There is still much to be said for the more traditional college experience, but there is also much to be said for a lean and specialized school that delivers cutting-edge technical education without the frills of the traditional college experience. There's a place for both in society, and competition from the leaner model might help to contain costs at more traditional colleges.

Of course, first we have to shake off the dubious business practices. I don't know whether my school in particular has been involved in any of the shenanigans alleged to occur at corporate headquarters. I do know, however, that my bosses act like people who have something to hide.

I just hope we don't throw out any babies when we get rid of this bathwater.

|3.3.05 @ 9:44PM|

Hmmm... I always suspected Long Island would have a hand in the Apocalypse.

s.m. koppelman|3.3.05 @ 9:56PM|

I notice Mr. Bailey put "abrupt global warming" in air quotes, as if to imply he wants readers to think of the concept as orders of magnitude more preposterous and dismissable than the textually unadorned bioterror attack and asteroid strike.

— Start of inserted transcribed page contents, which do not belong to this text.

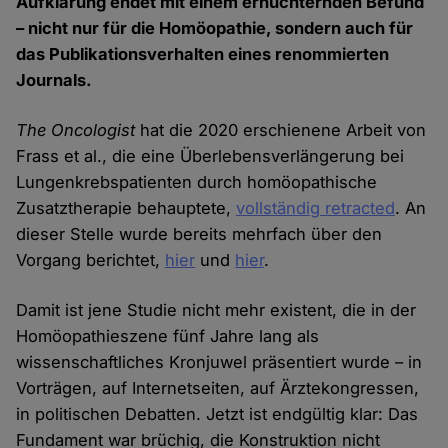
Aufklärung endet mit einem ernüchternden Befund
– nicht nur für die Homöopathie, sondern auch für
das Publikationsverhalten eines renommierten
Journals.
The Oncologist
hat die 2020 erschienene Arbeit von
Frass et al., die eine Überlebensverlängerung bei
Lungenkrebspatienten durch homöopathische
Zusatztherapie behauptete,
vollständig retracted
. An
dieser Stelle wurde bereits mehrfach über den
Vorgang berichtet,
hier
und
hier
.
Damit ist jene Studie nicht mehr existent, die in der
Homöopathieszene fünf Jahre lang als
wissenschaftliches Kronjuwel präsentiert wurde – in
Vorträgen, auf Internetseiten, auf Ärztekongressen,
in politischen Debatten. Jetzt ist endgültig klar: Das
Fundament war brüchig, die Konstruktion nicht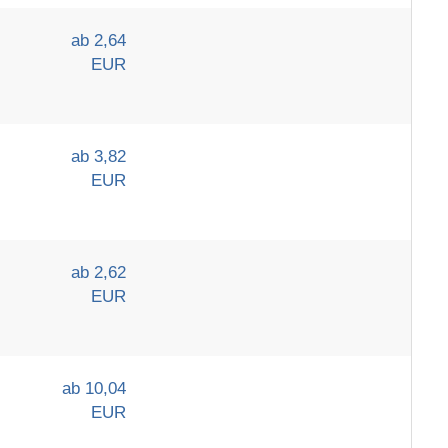
ab 2,64
EUR
ab 3,82
EUR
ab 2,62
EUR
ab 10,04
EUR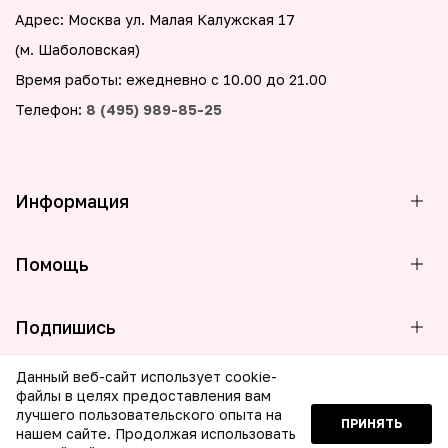
Адрес: Москва ул. Малая Калужская 17
(м. Шаболовская)
Время работы: ежедневно с 10.00 до 21.00
Телефон:
8 (495) 989-85-25
Информация
Помощь
Подпишись
Данный веб-сайт использует cookie-
файлы в целях предоставления вам
лучшего пользовательского опыта на
ПРИНЯТЬ
© 2026 ООО МБГ Бьюти. Все права защищены
нашем сайте. Продолжая использовать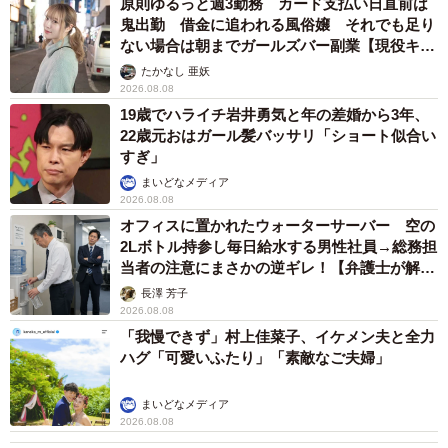
原則ゆるっと週3勤務 カード支払い日直前は
鬼出勤 借金に追われる風俗嬢 それでも足り
ない場合は朝までガールズバー副業【現役キャ
ストに取材】
たかなし 亜妖
2026.08.08
19歳でハライチ岩井勇気と年の差婚から3年、
22歳元おはガール髪バッサリ「ショート似合い
すぎ」
まいどなメディア
2026.08.08
オフィスに置かれたウォーターサーバー 空の
2Lボトル持参し毎日給水する男性社員→総務担
当者の注意にまさかの逆ギレ！【弁護士が解
説】
長澤 芳子
2026.08.08
「我慢できず」村上佳菜子、イケメン夫と全力
ハグ「可愛いふたり」「素敵なご夫婦」
まいどなメディア
2026.08.08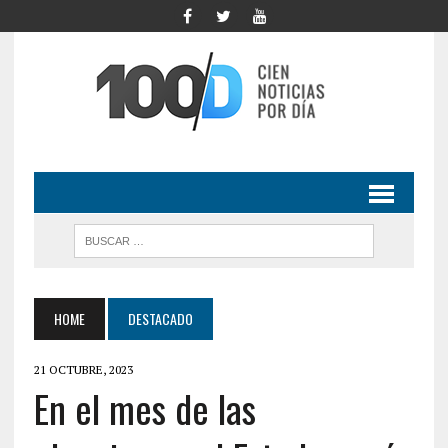
HOME
DESTACADO
21 OCTUBRE, 2023
En el mes de las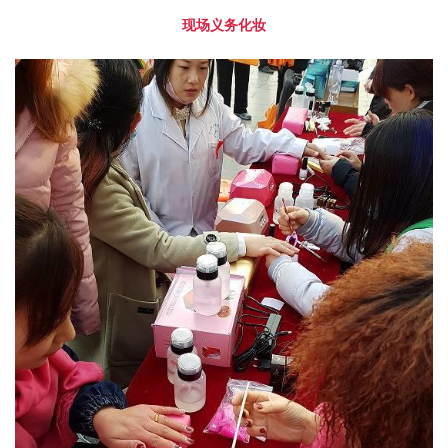
现场义务化妆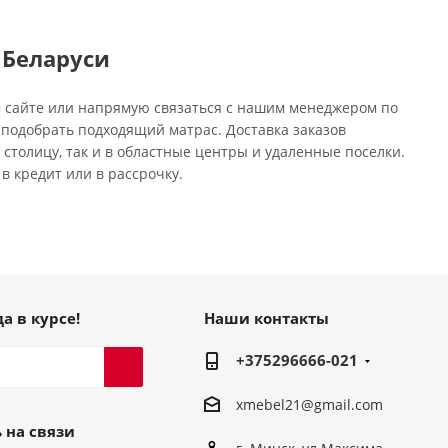
 Беларуси
ем сайте или напрямую связаться с нашим менеджером по
 подобрать подходящий матрас. Доставка заказов
столицу, так и в областные центры и удаленные поселки.
в кредит или в рассрочку.
а в курсе!
Наши контакты
+375296666-021
xmebel21@gmail.com
 на связи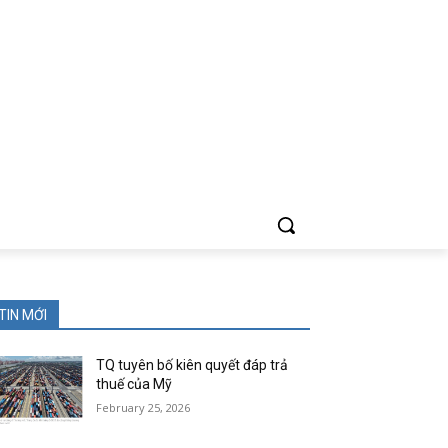
TIN MỚI
TQ tuyên bố kiên quyết đáp trả
thuế của Mỹ
February 25, 2026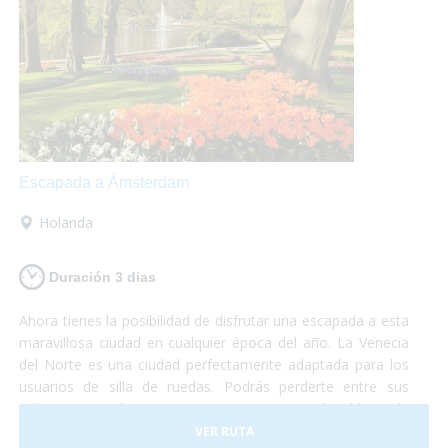
Escapada a Ámsterdam
Holanda
Duración 3 dias
Ahora tienes la posibilidad de disfrutar una escapada a esta
maravillosa ciudad en cualquier época del año. La Venecia
del Norte es una ciudad perfectamente adaptada para los
usuarios de silla de ruedas. Podrás perderte entre sus
calles, visitar el Barrio Rojo o pasear por el Voldenpark,
sabías que en la primavera explota de color? Las flores y su
VER RUTA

No industry agenda being nudged along there by Reason's uncorruptible "science correspondent", no sir.

|3.3.05 @ 11:37PM|

thoreau,

Presumably this particle has a very short half-life (probably orders of magnitude shorter than a picosecond, but that's just a guess)

Geez. I hope you're right. Otherwise Maxwell's Demon exists and we're all doomed. AHHH! The Demon is a Particle!


Me, I are an engineer who got a PhD to go into academia. By the time I'd finished my PhD I could no longer stand the idea of academia. Affirmative action was the final nail in the academic coffin. I'm the minority nobody wants (nooo! not a white male!). The deck is stacked against you at hiring time, it's stacked against you for promotions, it's stacked against you for research funding (most of which is gov't even for engineers).

I'm surprised that there's significant research $ outside gov't for physics. Engineering profs find it hard to live without the NSF.


If modern technology is about managing risks, what's the probability that global warming research has hit the wall of diminishing returns?

The current environmental fad is like Madonna, here today and gone tommorrow. I hope I'll live to see that tommorrow, when (theoretically) people will be more rational in dealing with speculation.

|3.4.05 @ 12:09AM|

pragmatist-

On the level of industrial funding: Don't get me wrong, my lab would shut down without NSF, DOE, and DOD. But there are people (like me) who have mostly worked on projects funded by industry. I don't know what fraction of my advisor's equipment budget is industrial, but his personnel budget has probably averaged more than 20% industrial over the past 5 years (which is a huge amount in academia). 20% certainly leaves much room for improvement, but the encouraging thing is the upward trend.

As for career paths, I have mixed feelings on academia. I'm going to do a post-doc in biophysics because I'm interested in it, and then I'll decide if I want to do academia. I like teaching, and I like research, so academia would seem a natural fit. But I also have the option of working in industry and teaching in the evenings (sort of like what I do now, where I work on an industrial grant by day and teach at night).

Even if I decide to go into academia, I think I'll work in industry first to develop the contacts to get industrial funding.

|3.4.05 @ 12:26AM|

Old at Reason: the huge number of articles with the tell-nothing headline New at Reason.

Nothing personal, guys, but give me a break. Your blog messages are the slowest-loading I've seen on the Internet by at least a factor of four, and some of us are on dialup connections. If it's worth publishing, it's worth letting us know the subject before we commit to waiting for the article -- especially when the article is nothing but a one-line link (which takes just as long to load).

Gloria Mundi|3.4.05 @ 12:37AM|

How will it all end? Mmmmmmmmmmmmmmm...

http://www.exitmundi.nl/

|3.4.05 @ 1:03PM|

I am getting really sick of Mr. Koppelman impugning Mr. Bailey's honesty every time he say somthing that "mr" koppelman doesn't care for. Ad hominem attacks are scurrilous and unwarranted. If you've got evidence, then by all means reveal it, but otherwise, fight fair.